I even talked my mom into taking me to see some movies that gave her pause,…. Harry & Tonto –I was 13, I told her it was about an old man and his pet cat –that was true! But there was some pretty graphic language, and adult themes, ….   The Panic in Needle Park, “but mom, Al Pacino is in it.” and I will still argue that it was a good idea for me to see at the age of 14 – it’s all about heroin addicts, and it is graphic and it is gritty and realistic in portraying an addict as a person who will sell their soul for the drug.  (I never did more than smoke a little grass, and I credit this movie with scaring me off of drugs forever.) …. And Dog Day Afternoon, when I was 15, but mom was still objecting to the language, and what she saw a hero worship of criminals.

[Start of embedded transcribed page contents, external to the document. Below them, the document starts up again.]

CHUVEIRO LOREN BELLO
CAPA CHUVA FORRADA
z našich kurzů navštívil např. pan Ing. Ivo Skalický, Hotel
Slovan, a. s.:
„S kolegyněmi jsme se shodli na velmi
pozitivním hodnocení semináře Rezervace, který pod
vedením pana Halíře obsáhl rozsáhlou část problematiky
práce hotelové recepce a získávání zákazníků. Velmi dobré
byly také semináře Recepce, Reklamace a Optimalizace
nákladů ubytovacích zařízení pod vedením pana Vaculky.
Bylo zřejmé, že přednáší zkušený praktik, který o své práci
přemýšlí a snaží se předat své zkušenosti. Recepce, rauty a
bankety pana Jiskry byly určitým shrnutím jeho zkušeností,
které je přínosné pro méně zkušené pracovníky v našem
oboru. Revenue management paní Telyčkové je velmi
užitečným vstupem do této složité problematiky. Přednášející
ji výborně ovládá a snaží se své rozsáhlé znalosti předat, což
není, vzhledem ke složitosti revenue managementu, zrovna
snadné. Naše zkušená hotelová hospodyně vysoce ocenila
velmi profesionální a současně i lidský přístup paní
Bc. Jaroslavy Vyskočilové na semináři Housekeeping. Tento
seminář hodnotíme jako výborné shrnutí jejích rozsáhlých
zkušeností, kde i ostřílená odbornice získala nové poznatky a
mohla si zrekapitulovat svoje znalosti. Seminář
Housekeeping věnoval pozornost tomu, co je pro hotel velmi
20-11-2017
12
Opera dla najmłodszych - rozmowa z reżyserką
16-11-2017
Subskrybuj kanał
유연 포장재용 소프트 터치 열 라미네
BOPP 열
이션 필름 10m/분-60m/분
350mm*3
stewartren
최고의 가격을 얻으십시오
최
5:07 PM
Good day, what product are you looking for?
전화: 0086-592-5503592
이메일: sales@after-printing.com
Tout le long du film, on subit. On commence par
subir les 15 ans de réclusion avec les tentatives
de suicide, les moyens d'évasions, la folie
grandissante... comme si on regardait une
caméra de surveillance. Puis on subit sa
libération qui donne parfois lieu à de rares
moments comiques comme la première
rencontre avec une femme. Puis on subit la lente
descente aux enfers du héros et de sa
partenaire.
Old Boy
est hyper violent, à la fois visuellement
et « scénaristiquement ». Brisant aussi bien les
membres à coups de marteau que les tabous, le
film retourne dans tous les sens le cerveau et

And I saw Pacino’s character, Sonny, as pathetic.  But I did love the films of director Sidney Lumet.

Al Pacino as Sonny, and John Cazale as Sal (Dog Day Afternoon)


Have I switched to director’s? yes, off the top of my head: Sidney Lumet, Sydney Pollack, William Friedkin, David Lean, Blatty, Coppola, Scorsese, Hitchcock (of course), Ridley Scott, and Steven Spielberg….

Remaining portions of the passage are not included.